THE STRANGE LITTLE CAT

‘The Strange Little Cat’

Ramon Zürcher’s The Strange Little Cat is a beguiling cinematic oddity, a symphony of sounds and an expansive mosaic of telling details. Stuck inside a middle-class German apartment, we watch a family awaken, engage in allegorical conversation, and prepare for a dinner to be held that night. Audible patterns emerge (the youngest daughter screams whenever the espresso machine snaps into action) while the camera stays mostly static, watching and logging patterns with meticulous precision.

We see acts of play and hints of brutality. A foot hovers over a cat’s neck, and there’s mention of monsters. Later, the cat will eat a moth that has been fluttering by all the action. It all feeds into a rhythm of daily life very particular to this group of people who’ve been interacting (and repressing) together for so long.

Everything in this tightly confined space revolves around facial expressions, and none is more conflicted than that of the matriarch’s (Jenny Schily). She seems perpetually torn between rage and mundanity, expression and duty. But we aren’t sure why. What’s clear is this family remains a product of her life, and she’s stuck with watching it flower one day at a time.

OUR SUNHI

‘Our Sunhi’

Time also passes slowly in Hong Sang-soo’s latest joy, Our Sunhi, a sunny companion piece to his Nobody’s Daughter Haewon that pinpoints the selfish cycle of men attempting to possess a woman’s admiration, energy and love.

A trio of intellectuals pander for the attention of Sunhi (Jung Yumi), a lovely but confused film student who has been living in self-imposed exile for the last year for muddled reasons. Hong structures the film around different pairings and drinking sessions, each in it’s own way an indicator of fluctuating desires and motivations. More often than not, what’s said is not what’s felt, and this leaves the characters fittingly bewildered in perfect Hong fashion.

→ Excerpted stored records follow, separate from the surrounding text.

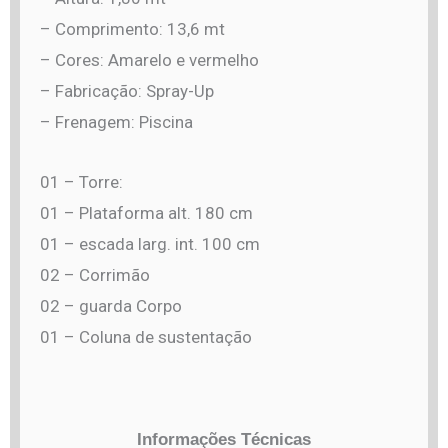
– Comprimento: 13,6 mt
– Cores: Amarelo e vermelho
– Fabricação: Spray-Up
– Frenagem: Piscina
01 – Torre:
01 – Plataforma alt. 180 cm
01 – escada larg. int. 100 cm
02 – Corrimão
02 – guarda Corpo
01 – Coluna de sustentação
Informações Técnicas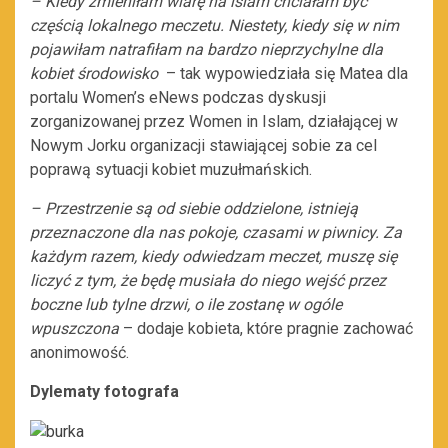
– Kiedy zmieniłam wiarę na islam chciałam być
częścią lokalnego meczetu. Niestety, kiedy się w nim
pojawiłam natrafiłam na bardzo nieprzychylne dla
kobiet środowisko
– tak wypowiedziała się Matea dla
portalu Women’s eNews podczas dyskusji
zorganizowanej przez Women in Islam, działającej w
Nowym Jorku organizacji stawiającej sobie za cel
poprawą sytuacji kobiet muzułmańskich.
– Przestrzenie są od siebie oddzielone, istnieją
przeznaczone dla nas pokoje, czasami w piwnicy. Za
każdym razem, kiedy odwiedzam meczet, muszę się
liczyć z tym, że będę musiała do niego wejść przez
boczne lub tylne drzwi, o ile zostanę w ogóle
wpuszczona
– dodaje kobieta, które pragnie zachować
anonimowość.
Dylematy fotografa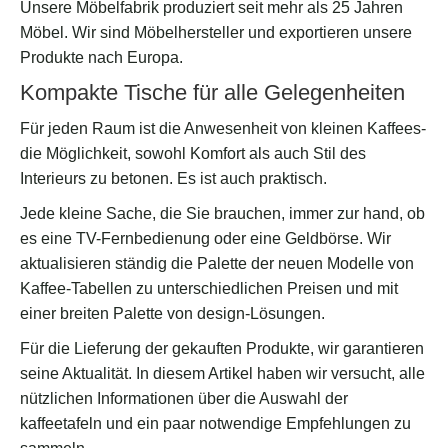
Unsere Möbelfabrik produziert seit mehr als 25 Jahren
Möbel. Wir sind Möbelhersteller und exportieren unsere
Produkte nach Europa.
Kompakte Tische für alle Gelegenheiten
Für jeden Raum ist die Anwesenheit von kleinen Kaffees-
die Möglichkeit, sowohl Komfort als auch Stil des
Interieurs zu betonen. Es ist auch praktisch.
Jede kleine Sache, die Sie brauchen, immer zur hand, ob
es eine TV-Fernbedienung oder eine Geldbörse. Wir
aktualisieren ständig die Palette der neuen Modelle von
Kaffee-Tabellen zu unterschiedlichen Preisen und mit
einer breiten Palette von design-Lösungen.
Für die Lieferung der gekauften Produkte, wir garantieren
seine Aktualität. In diesem Artikel haben wir versucht, alle
nützlichen Informationen über die Auswahl der
kaffeetafeln und ein paar notwendige Empfehlungen zu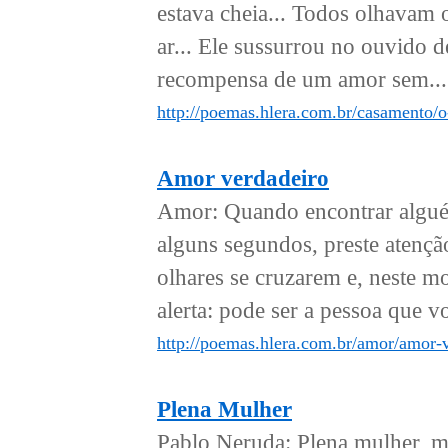
estava cheia... Todos olhavam 
ar... Ele sussurrou no ouvido d
recompensa de um amor sem...
http://poemas.hlera.com.br/casamento/
Amor verdadeiro
Amor: Quando encontrar alguém
alguns segundos, preste atençã
olhares se cruzarem e, neste m
alerta: pode ser a pessoa que v
http://poemas.hlera.com.br/amor/amor-v
Plena Mulher
Pablo Neruda: Plena mulher, ma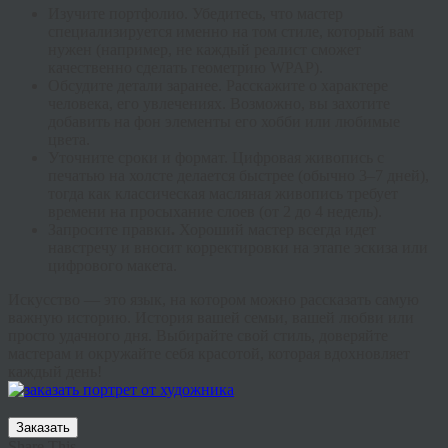
Изучите портфолио.
Убедитесь, что мастер
специализируется именно на том стиле, который вам
нужен (например, не каждый реалист сможет
качественно сделать геометрию WPAP).
Обсудите детали заранее.
Расскажите о характере
человека, его увлечениях. Возможно, вы захотите
добавить на фон элементы его хобби или любимые
цвета.
Уточните сроки и формат.
Цифровая живопись с
печатью на холсте делается быстрее (обычно 3–7 дней),
тогда как классическая масляная живопись требует
времени на просыхание слоев (от 2 до 4 недель).
Запросите правки
.
Хороший мастер всегда идет
навстречу и вносит корректировки на этапе эскиза или
цифрового макета.
Искусство — это язык, на котором можно рассказать самую
важную историю. История вашей семьи, вашей любви или
просто удачного дня. Выбирайте свой стиль, доверяйте
мастерам и окружайте себя красотой, которая вдохновляет
каждый день!
Заказать
Share This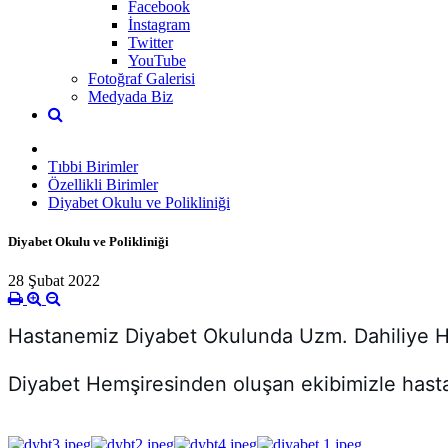
Facebook
İnstagram
Twitter
YouTube
Fotoğraf Galerisi
Medyada Biz
Tıbbi Birimler
Özellikli Birimler
Diyabet Okulu ve Polikliniği
Diyabet Okulu ve Polikliniği
28 Şubat 2022
Hastanemiz 
Diyabet Okulunda 
Uzm. Dahiliye H
Diyabet Hemşiresinden oluşan ekibimizle hastal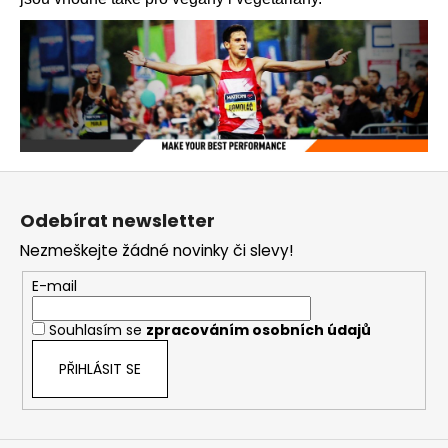
Z
á
Odebírat newsletter
p
Nezmeškejte žádné novinky či slevy!
a
t
E-mail
í
Souhlasím se
zpracováním osobních údajů
PŘIHLÁSIT SE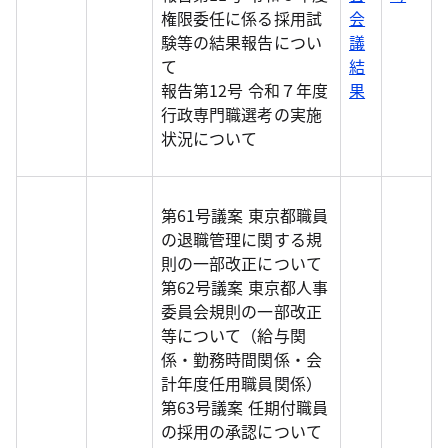
権限委任に係る採用試
会
験等の結果報告につい
議
て
結
報告第12号 令和７年度
果
行政専門職選考の実施
状況について
第61号議案 東京都職員
の退職管理に関する規
則の一部改正について
第62号議案 東京都人事
委員会規則の一部改正
等について（給与関
係・勤務時間関係・会
計年度任用職員関係）
第63号議案 任期付職員
の採用の承認について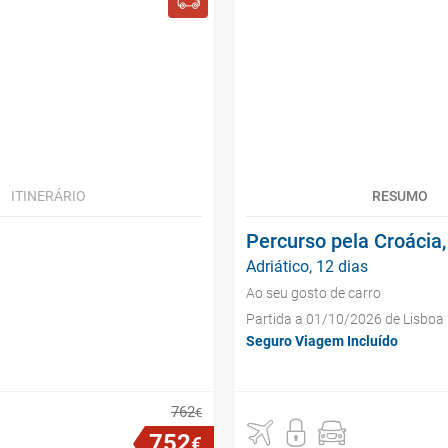
ITINERÁRIO
RESUMO
Percurso pela Croácia
Adriático, 12 dias
Ao seu gosto de carro
Partida a 01/10/2026 de Lisboa
Seguro Viagem Incluído
762
€
752
€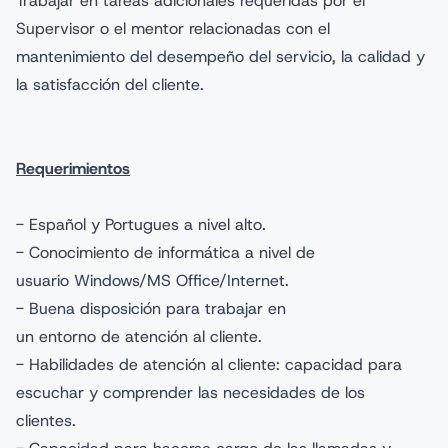
Trabajar en tareas adicionales requeridas por el
Supervisor o el mentor relacionadas con el
mantenimiento del desempeño del servicio, la calidad y
la satisfacción del cliente.
Requerimientos
- Español y Portugues a nivel alto.
- Conocimiento de informática a nivel de
usuario Windows/MS Office/Internet.
- Buena disposición para trabajar en
un entorno de atención al cliente.
- Habilidades de atención al cliente: capacidad para
escuchar y comprender las necesidades de los
clientes.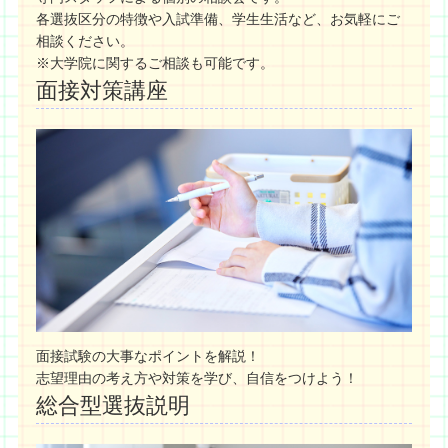
各選抜区分の特徴や入試準備、学生生活など、お気軽にご
相談ください。
※大学院に関するご相談も可能です。
面接対策講座
面接試験の大事なポイントを解説！
志望理由の考え方や対策を学び、自信をつけよう！
総合型選抜説明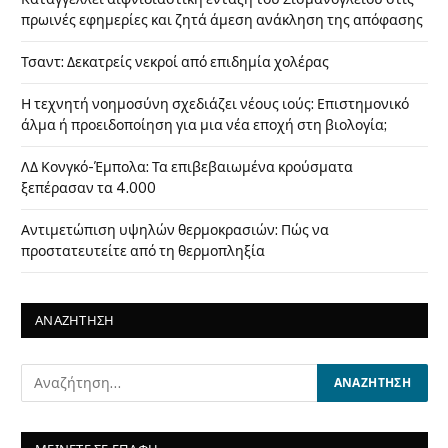
πρωινές εφημερίες και ζητά άμεση ανάκληση της απόφασης
Τσαντ: Δεκατρείς νεκροί από επιδημία χολέρας
Η τεχνητή νοημοσύνη σχεδιάζει νέους ιούς: Επιστημονικό
άλμα ή προειδοποίηση για μια νέα εποχή στη βιολογία;
ΛΔ Κονγκό-Έμπολα: Τα επιβεβαιωμένα κρούσματα
ξεπέρασαν τα 4.000
Αντιμετώπιση υψηλών θερμοκρασιών: Πώς να
προστατευτείτε από τη θερμοπληξία
ΑΝΑΖΗΤΗΣΗ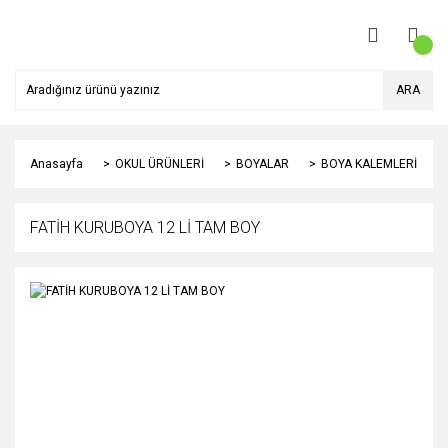
ARA
Anasayfa
OKUL ÜRÜNLERİ
BOYALAR
BOYA KALEMLERİ
FATİH KURUBOYA 12 Lİ TAM BOY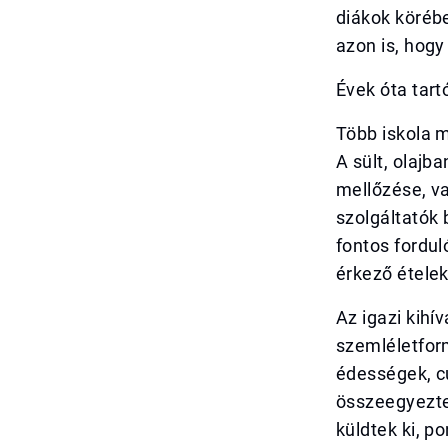
diákok köréb
azon is, hog
Évek óta tart
Több iskola m
A sült, olajb
mellőzése, v
szolgáltatók 
fontos fordul
érkező ételek
Az igazi kihí
szemléletfor
édességek, c
összeegyeztet
küldtek ki, po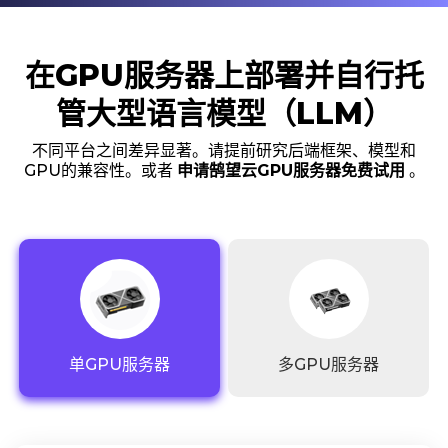
在GPU服务器上部署并自行托
管大型语言模型（LLM）
不同平台之间差异显著。请提前研究后端框架、模型和
GPU的兼容性。或者
申请鹄望云GPU服务器免费试用
。
单GPU服务器
多GPU服务器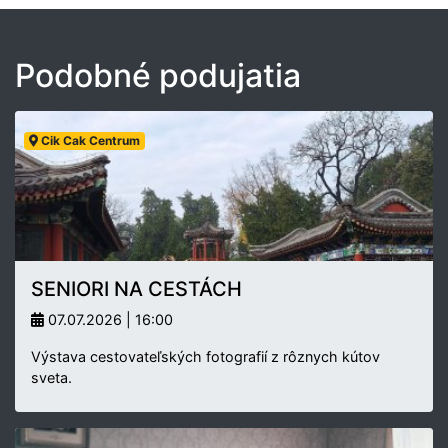
Podobné podujatia
Cik Cak Centrum
SENIORI NA CESTÁCH
07.07.2026 | 16:00
Výstava cestovateľských fotografií z rôznych kútov
sveta.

Enigmatic Canadian art-thrillers seem to be all the rage at AFI FEST this year. Xavier Dolan’s nervy but unnecessarily self-indulgent Tom at the Farm finds the Quebecois-wunderkind experimenting a bit with Hitchcockian menace and Dardenne-style pacing in this story about a city slicker who attends his lover’s funeral in the countryside only to be swept up into the warped family matters.

VIC AND FLOW SAW A BEAR

‘Vic + Flow Saw a Bear’

Much more reserved (and altogether frightening) is Denis Côté’s Vic + Flow Saw a Bear. Set entirely in quiet rural area where deceptively kind neighbors roam freely across properties and treelines spell disaster, this story of long-gestating revenge is one of those seamless gut-punches that drifts calmly by with the wind.

CHARLIE VICTOR ROMEO

‘Charlie Victor Romeo’

Finally, speaking of horrifying, Patrick Daniels and Robert Berger’s Charlie Victor Romeo is my worst nightmare come to life. Over the course of its harrowing running time, actors reenact six different air disasters using the actual dialogue recorded from flight recorders. Essentially extended theatrical scenes containing the tension of a great tragedy, the film conveys a bitter truth: all the work, hope, and energy these fledgling pilots put into fending off the inevitable just leads to awful, deafening silence.